Data provided:

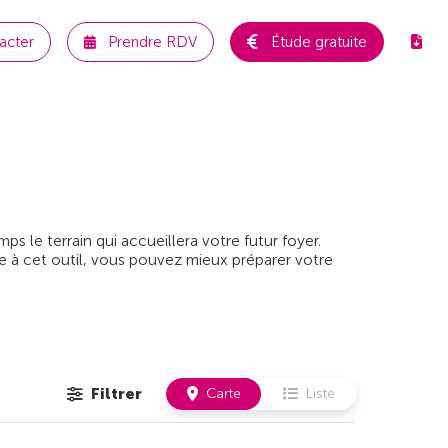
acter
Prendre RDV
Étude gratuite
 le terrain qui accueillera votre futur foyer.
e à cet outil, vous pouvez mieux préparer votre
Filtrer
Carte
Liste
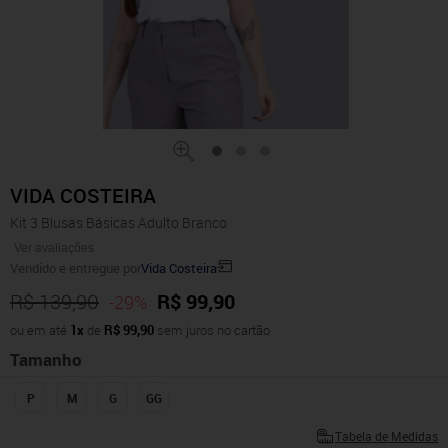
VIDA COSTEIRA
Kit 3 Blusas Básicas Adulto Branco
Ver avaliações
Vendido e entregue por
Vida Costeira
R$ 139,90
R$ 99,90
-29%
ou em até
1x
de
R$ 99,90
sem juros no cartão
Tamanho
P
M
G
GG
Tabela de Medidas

What is expected: Which lines hold the word "votre"? Return all of them from the records above.

Answer to this task:
 le terrain qui accueillera votre futur foyer.
e à cet outil, vous pouvez mieux préparer votre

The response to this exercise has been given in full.